7. Implications and Future Directions¶
- Field impact:
- Establishes “agentic foundation models” as a new target: pre‑align agent behavior during CPT so that post‑training can focus on alignment refinements rather than capability acquisition (Figure 2; Section 3.6.1).
- Demonstrates that large‑scale, tool‑free synthesis (FAS) and trajectory reuse (HAS) can unlock open‑source agents that approach or surpass commercial systems on several tasks (Tables 1–2).
- Immediate follow‑ups enabled by this work:
- Stronger multilingual CPT: expand entity‑anchored memories and trajectory sources in under‑represented languages to address BrowseComp‑zh gaps (Section 3.2).
- Verified step‑level supervision: combine HAS with selective live execution or simulator feedback to label alternatives, turning contrastive decisions into grounded causal signals.
- Better judges and filters: calibrate LLM‑as‑judge with meta‑evaluation or human audits to further increase FAS/HAS data reliability (Appendix B.1 shows a promising 82% retained accuracy).
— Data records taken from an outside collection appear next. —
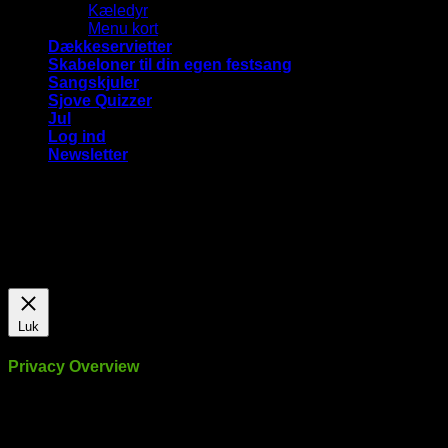
Kæledyr
Menu kort
Dækkeservietter
Skabeloner til din egen festsang
Sangskjuler
Sjove Quizzer
Jul
Log ind
Newsletter
Vi bruger cookies på vores hjemmeside for at give dig den
mest relevante oplevelse ved at huske dine præferencer og
gentagne besøg. Ved at klikke på "Accepter alle", giver du
samtykke til brugen af ​​ALLE cookies.
Cookie Settings
Accepter alle
Luk
Privacy Overview
This website uses cookies to improve your experience while
you navigate through the website. Out of these, the cookies
that are categorized as necessary are stored on your browser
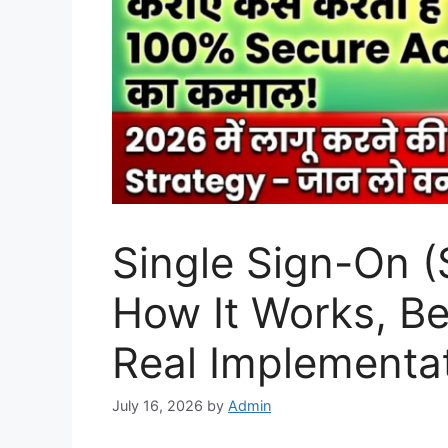
Single Sign-On 
How It Works, Be
Real Implementat
July 16, 2026
by
Admin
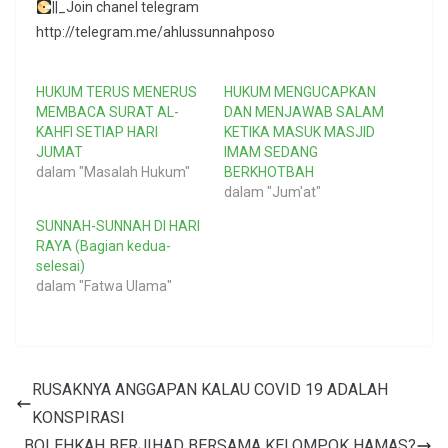
||_Join chanel telegram
http://telegram.me/ahlussunnahposo
HUKUM TERUS MENERUS
HUKUM MENGUCAPKAN
MEMBACA SURAT AL-
DAN MENJAWAB SALAM
KAHFI SETIAP HARI
KETIKA MASUK MASJID
JUMAT
IMAM SEDANG
dalam "Masalah Hukum"
BERKHOTBAH
dalam "Jum'at"
SUNNAH-SUNNAH DI HARI
RAYA (Bagian kedua-
selesai)
dalam "Fatwa Ulama"
RUSAKNYA ANGGAPAN KALAU COVID 19 ADALAH
KONSPIRASI
BOLEHKAH BERJIHAD BERSAMA KELOMPOK HAMAS?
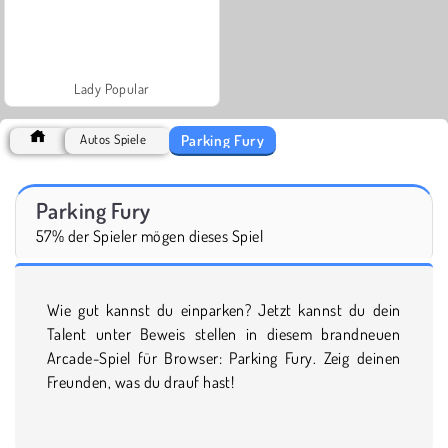
Lady Popular
Parking Fury
Autos Spiele
Parking Fury
57% der Spieler mögen dieses Spiel
Wie gut kannst du einparken? Jetzt kannst du dein
Talent unter Beweis stellen in diesem brandneuen
Arcade-Spiel für Browser: Parking Fury. Zeig deinen
Freunden, was du drauf hast!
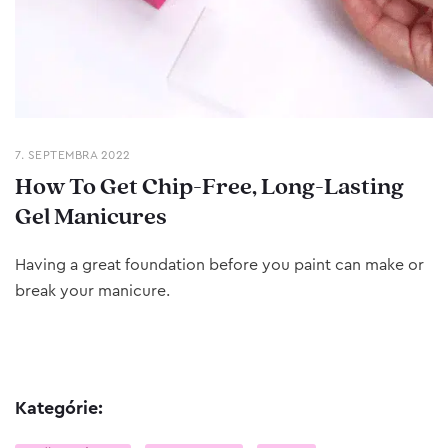
7. SEPTEMBRA 2022
How To Get Chip-Free, Long-Lasting
Gel Manicures
Having a great foundation before you paint can make or
break your manicure.
Kategórie:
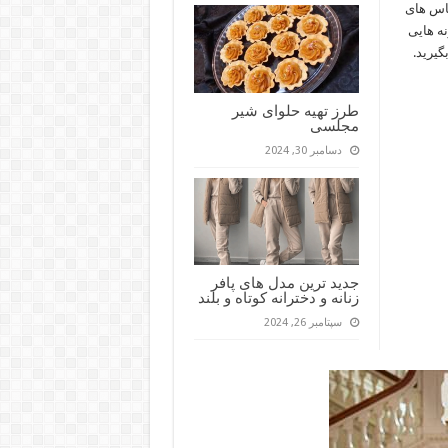
باس های
ه که نمونه هایی
گیرید.
طرز تهیه حلوای شیر
مجلسی
دسامبر 30, 2024
جدید ترین مدل های پافر
زنانه و دخترانه کوتاه و بلند
سپتامبر 26, 2024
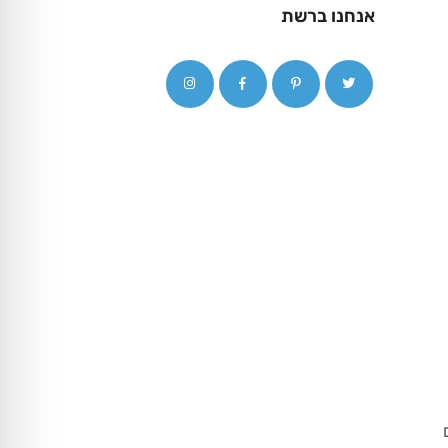
אנחנו ברשת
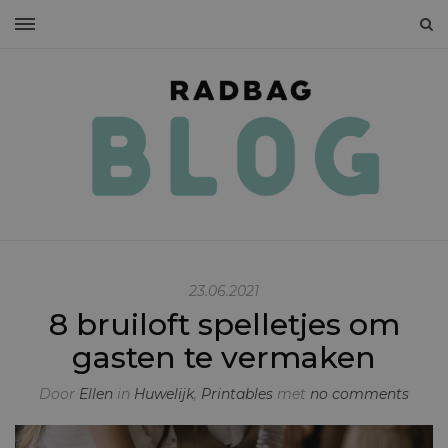
23.06.2021
8 bruiloft spelletjes om
gasten te vermaken
Door
Ellen
in
Huwelijk
,
Printables
met
no comments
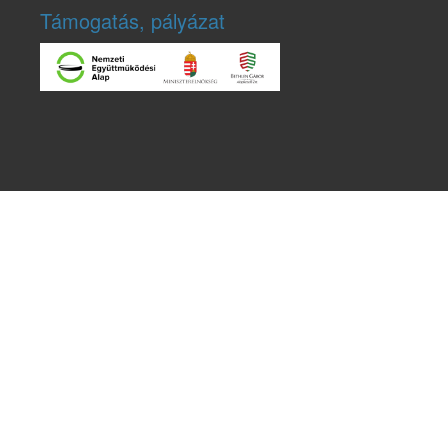
Támogatás, pályázat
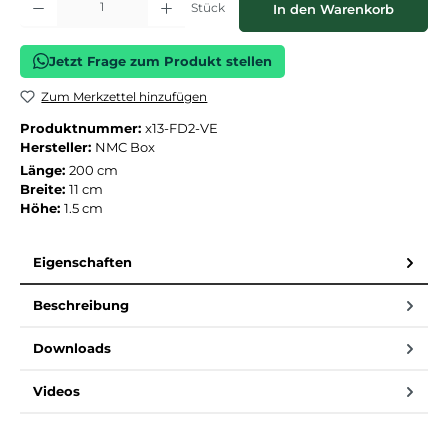
Stück
In den Warenkorb
Jetzt Frage zum Produkt stellen
Zum Merkzettel hinzufügen
Produktnummer:
x13-FD2-VE
Hersteller:
NMC Box
Länge:
200 cm
Breite:
11 cm
Höhe:
1.5 cm
Eigenschaften
Beschreibung
Downloads
Videos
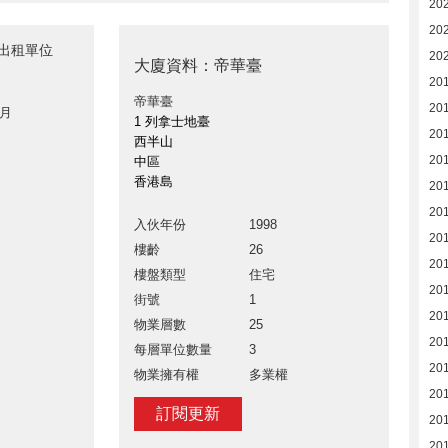
20
20
臺出租單位
20
大廈資料：帝華臺
20
帝華臺
20
 月
1 列拿士地臺
20
西半山
20
中區
香港島
20
201
入伙年份
1998
20
樓齡
26
20
樓盤類型
住宅
20
街號
1
20
物業層數
25
20
每層單位數量
3
20
物業擁有權
多業權
20
訂閱更新
201
20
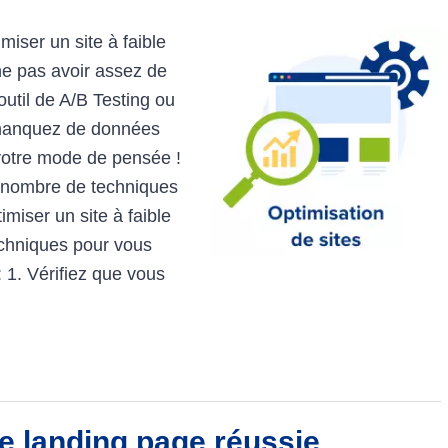
miser un site à faible
 ne pas avoir assez de
outil de A/B Testing ou
 manquez de données
 votre mode de pensée !
in nombre de techniques
timiser un site à faible
echniques pour vous
 : 1. Vérifiez que vous
e landing page réussie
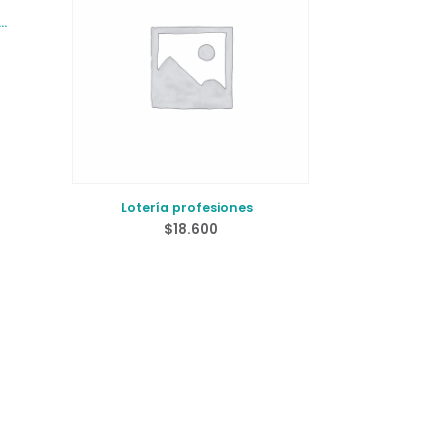
Lotería profesiones
$
18.600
- Multi‑modal and multi‑agent CPT: extend FAS/HAS to images/tables/videos (the paper cites a multimodal agent in related work) and to cooperative/competitive agent settings.
- Safety and robustness: integrate SEAL‑style adversarial retrieval during CPT to harden agents against misinformation and tool failures (Section 3.1.3; Table 2).
- Practical applications:
- Enterprise research assistants (market analysis, patent/literature reviews), scientific tooling (systematic evidence synthesis), investigative journalism support, and education (explanatory research reports).
- The reported ACEBench gains (Table 6) suggest portability to general tool‑use agents beyond web research.
In short, the paper’s central move—teaching agentic behavior during continual pre‑training with scalable, mostly offline data—reframes how open‑source communities can train robust research agents. The combination of FAS, HAS, and long‑context two‑stage CPT materially advances both capability and efficiency, while leaving clear avenues for multilingual, multimodal, and causally grounded extensions.